2.1 Sugarcane object

In this paper, sugarcane was studied by stripping the sugarcane stem leaves leaving the sugarcane stem, which consists of the internode area and the stem node area, as shown in Figure 2. Sugarcane buds and leaf scars were found in the sugarcane stem node, and only one bud was found in a sugarcane stem node. The sugarcane buds were located on the upper side of the stem leaf scars near the tip of the sugarcane, and the sugarcane stem buds were not necessarily present when the sugarcane stem node information was collected using the monocular camera. The leaf scars surround the cane stem for one week, and the leaf scars show up more clearly in the image.
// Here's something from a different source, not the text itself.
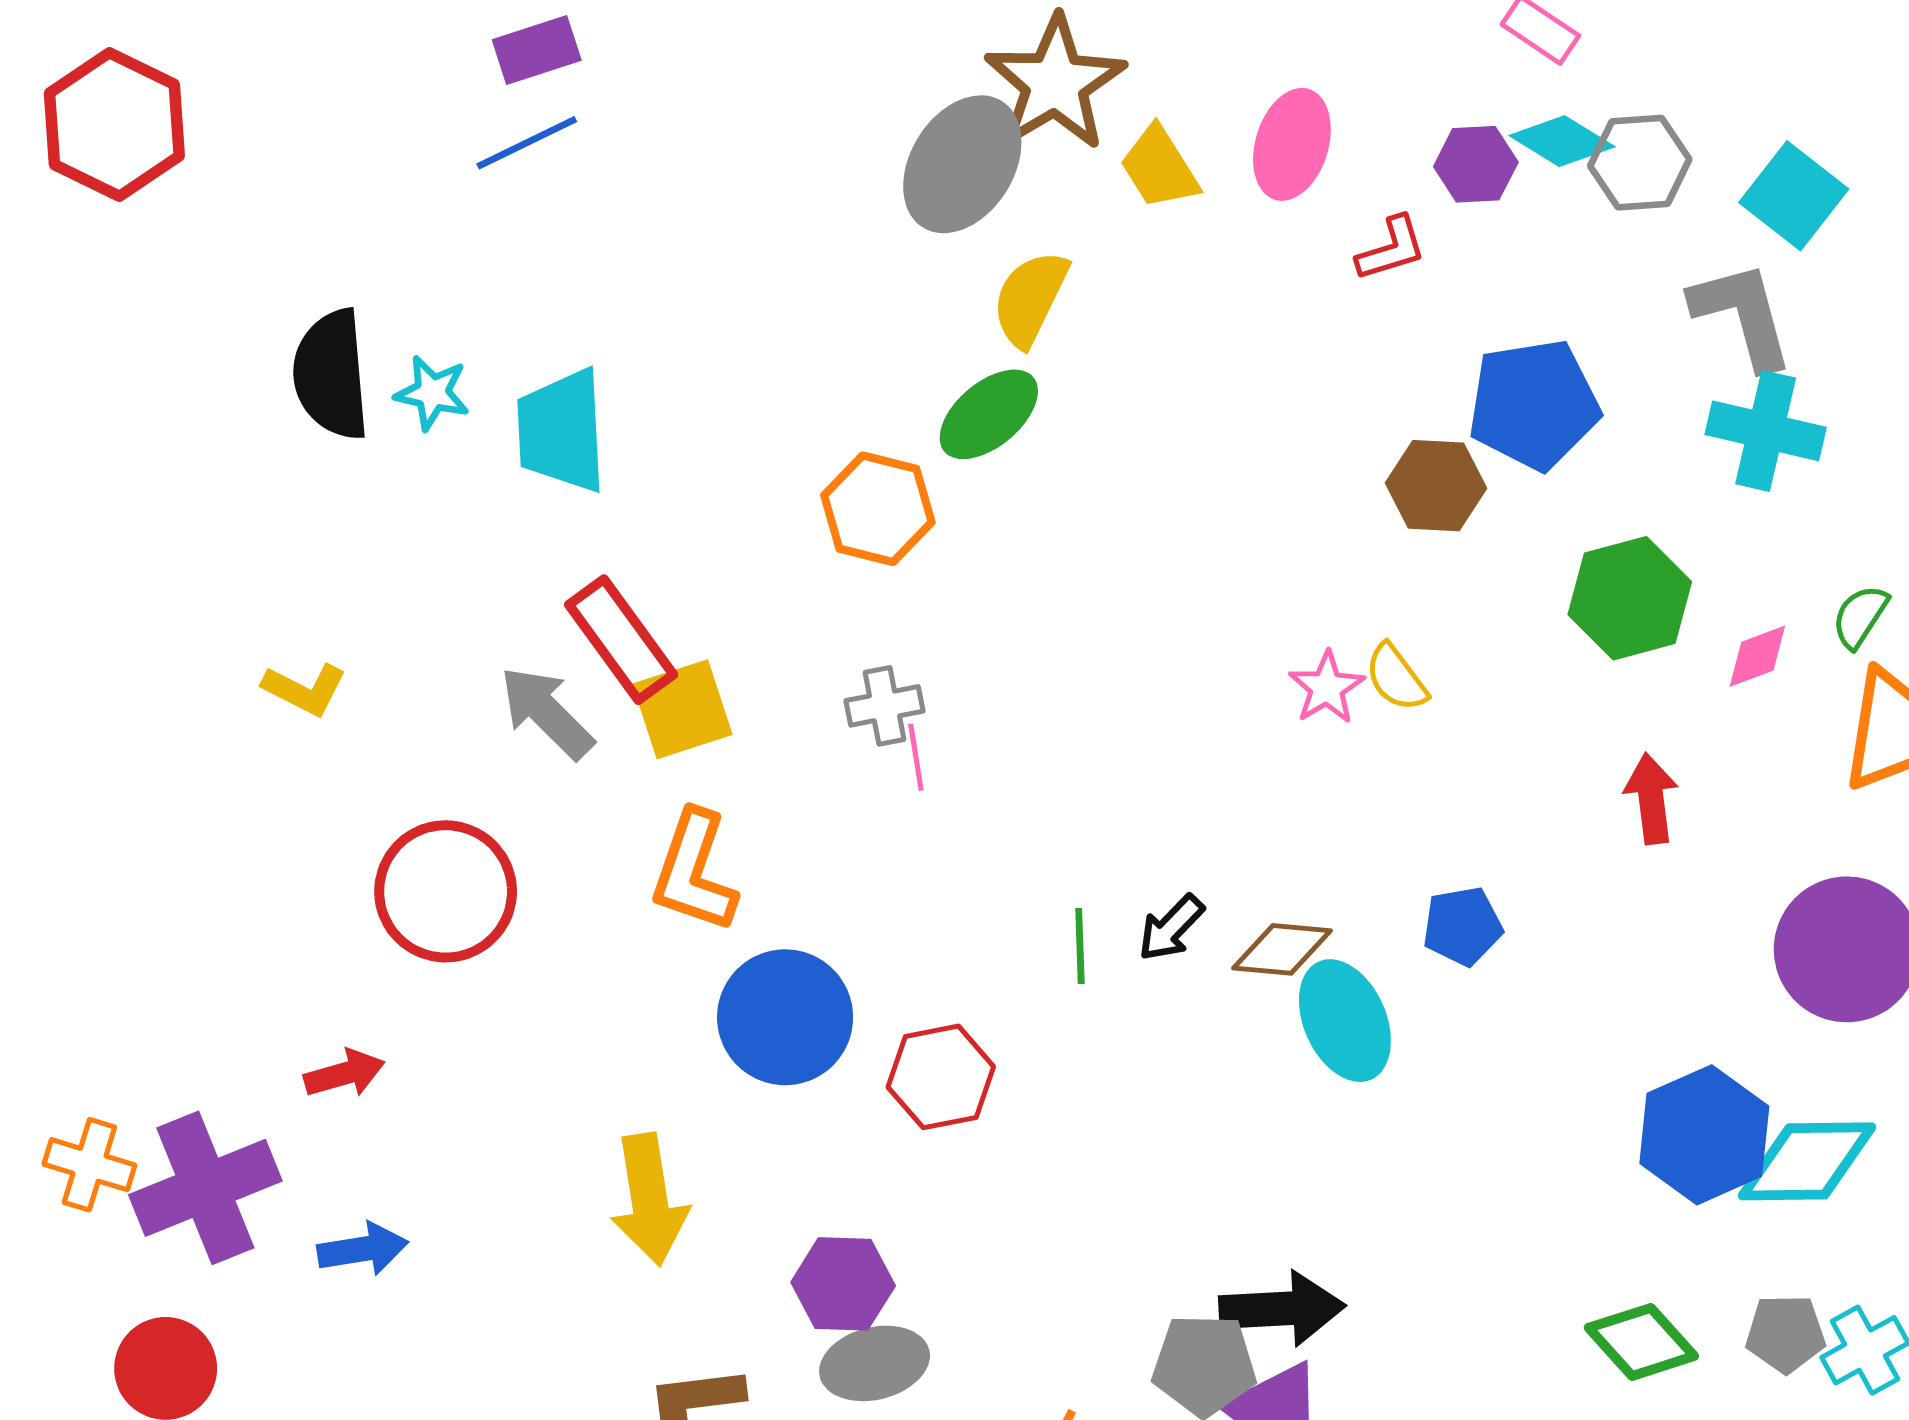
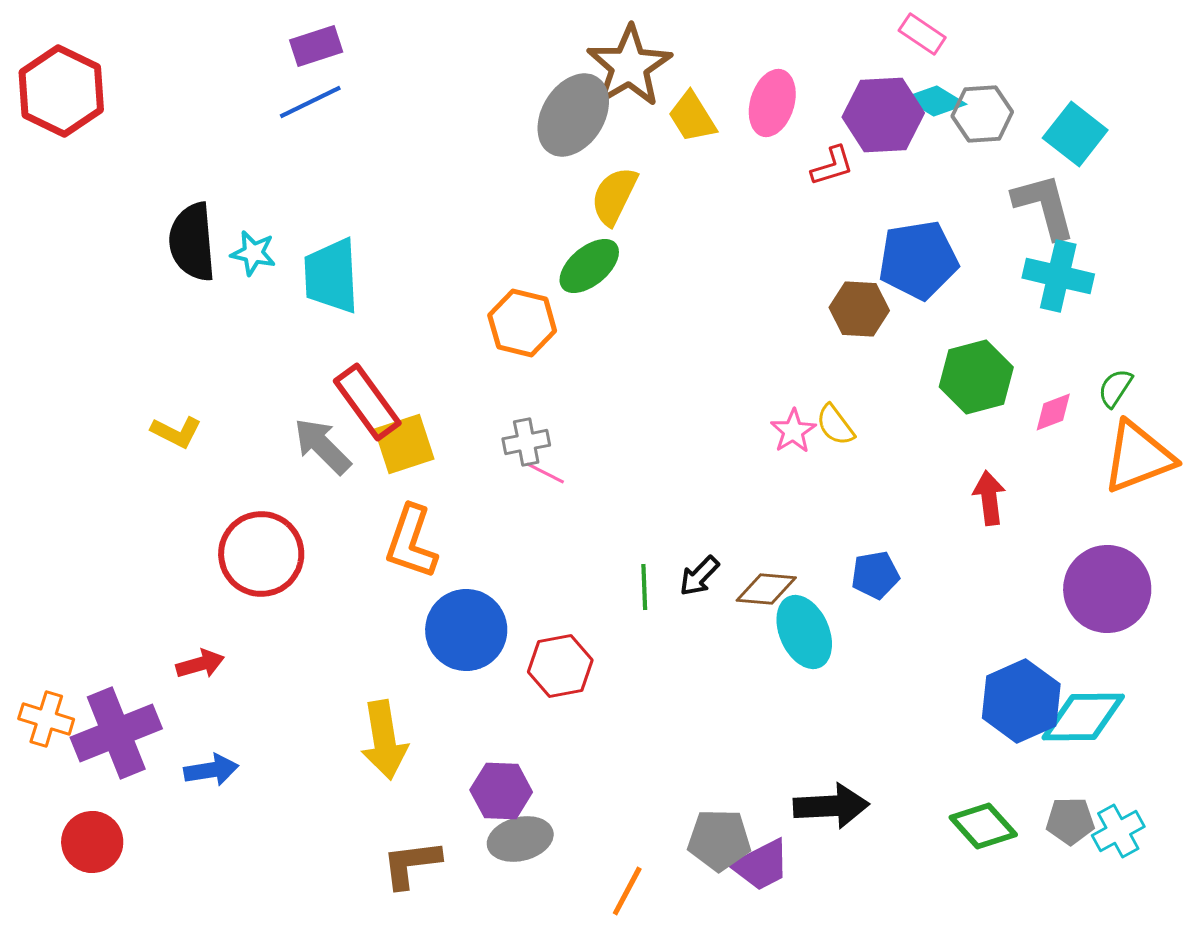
purple hexagon: (1476, 164) -> (883, 115), size x1.6
pink line: (916, 757) -> (545, 473), turned -54
black arrow: (1282, 1309) -> (831, 806), moved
The equipment designed in this paper can be used to cut the sugarcane stem node into segments, with only one stem node per segment and a 5-cm-long internode on each side of the stem node to provide nutrients to the sugarcane seed later.

FIGURE 2

Figure 2 Description of sugarcane seed cutting requirements.

2.2 System overall scheme

To meet the seed cutting requirements, the design of the seed cutting device is outlined in Figure 3; Wang et al., 2022, which includes the cane stem node target detection system and the cane stem node cutting system; the cane stem node target detection system is mainly composed of monocular camera, Industrial Personal Computer(IPC), switching power supply, etc.; the cane stem node cutting system is mainly composed of self-tensioning conveying mechanism, reciprocating crank slider transfer mechanism and high-speed rotary cutting mechanism, which complete the processes of conveying and cutting of cane respectively.

FIGURE 3

Figure 3 Design overview of seed cutting mechanism. (A) Sugarcane cutting device (B) Identification system (C) Cutting system.
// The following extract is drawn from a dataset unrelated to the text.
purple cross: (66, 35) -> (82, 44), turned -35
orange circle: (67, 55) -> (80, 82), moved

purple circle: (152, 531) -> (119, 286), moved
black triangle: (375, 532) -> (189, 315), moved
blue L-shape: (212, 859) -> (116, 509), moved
The basic principle of the system can be described as follows: when the sugarcane section cutting system works, the seed cane is put into the feeding guide and pushed inward until it is bitten by the upper and lower rollers, at which time the STM32 microcontroller controls the stepper motor1 to drive the rollers to transport the seed cane inward. When the sugarcane stems reach the lower end of the monocular camera, the camera acquires the sugarcane stems and extracts the information of sugarcane stems after processing and matches the extracted stems with the sample training library and then carries out segment detection and calibration to generate the target detection frame, and then passes the distance information of the adjacent target detection frame to the STM32 microcontroller through CAN communication. The STM32 microcontroller converts the distance information into a certain number of pulses of stepper motor 1, stops when stepper motor 1 rotates the corresponding number of pulses, and controls stepper motor 2 to rotate once to drive the cutting mechanism to reciprocate once to complete the cutting action. In this process, the DC brushless motor always drives the circular saw blade to maintain a high-speed rotation. The cut sugarcane stem node slides down the discharge guide into the collection frame.
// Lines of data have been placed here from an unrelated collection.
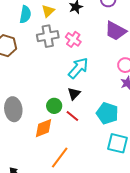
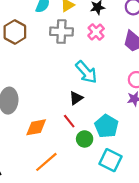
pink cross: (73, 39) -> (96, 32), moved
cyan arrow: (78, 68) -> (86, 72), turned 85
green circle: (54, 106) -> (85, 139), moved

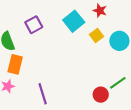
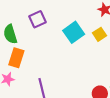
cyan square: (74, 21) -> (74, 32), moved

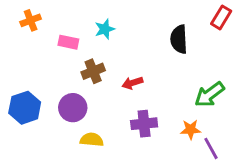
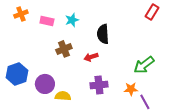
black semicircle: (179, 39) -> (103, 34), moved
pink rectangle: (68, 42) -> (47, 21), moved
purple circle: (73, 108) -> (45, 84), moved

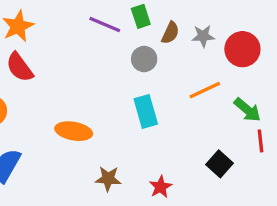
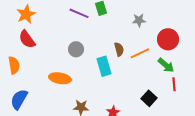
brown semicircle: (170, 33) -> (119, 49), moved, turned -40
red circle: (242, 49) -> (168, 39), moved
gray circle: (144, 59) -> (76, 49), moved

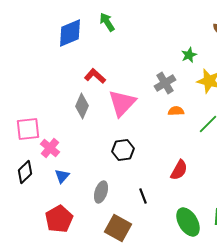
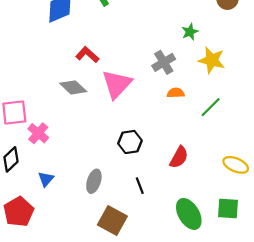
gray diamond: (82, 106) -> (73, 87), turned -70
black hexagon: (123, 150) -> (130, 142), moved
blue triangle: (62, 176) -> (46, 179), moved
red pentagon: (59, 219) -> (19, 212), moved

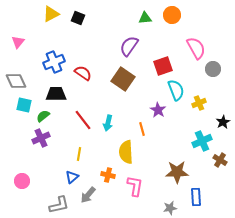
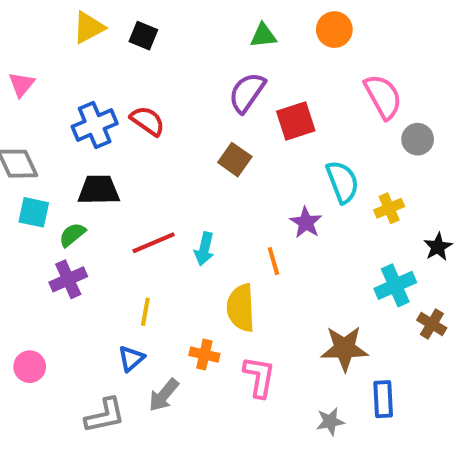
green triangle: (145, 18) -> (263, 36), moved
red square: (163, 66) -> (296, 121), moved
red semicircle: (83, 73) -> (147, 121), moved
brown square: (123, 79) -> (235, 160), size x0.7
red line: (83, 120) -> (154, 243), turned -75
2.3 Image recognition system

On the sugarcane machine stand at Anhui Agricultural University’s Mechanical and Electrical Engineering Park, a monocular camera of type MV-SUA502C/M-T was used to acquire sugarcane stem node images of size 1280 × 960 with white as the background. The monocular camera has a lens focal length of 8mm, a maximum resolution of 2592×1944, and a lens-to-cane height distance of 500mm (Figure 4). PyCharm2020.3 was used for image processing, and black-skinned sugarcane was used as the test material. A total of 3000 images were collected from sugarcane under different conditions such as different light, with soil and stem node damage. The images captured by the monocular camera are uploaded to the target detection system, and the cutting information is transmitted to the cutting system after a series of operations such as calibration, identification, and detection. The model used in this study is based on an enhanced version of YOLOv4-Tiny, which can accurately and quickly identify and locate sugarcane stem nodes, ensuring the quality and efficiency of seed cutting.

FIGURE 4

Figure 4 Schematic diagram of image acquisition.

2.4 Dataset production

In order to enrich the image dataset, better extract the sugarcane stem node features and improve the generalization ability of the model, OpenCV was used to augment the data of the original sugarcane dataset. The rotation angle is randomly taken as 45° and 135°, and the original image is randomly mirrored flipped, horizontally flipped and vertically flipped, cropped and scaled to extend the dataset. The data are enhanced by image processing techniques such as adjusting saturation and hue, histogram equalization, and median filtering. The final dataset has a total of 15,000 images. (Figure 5).

FIGURE 5

Figure 5 Sugarcane samples. (A) Images captured with normal lighting (B) Images taken under dark light (C) Image of sugarcane with dirt (D) Image of stem node damage.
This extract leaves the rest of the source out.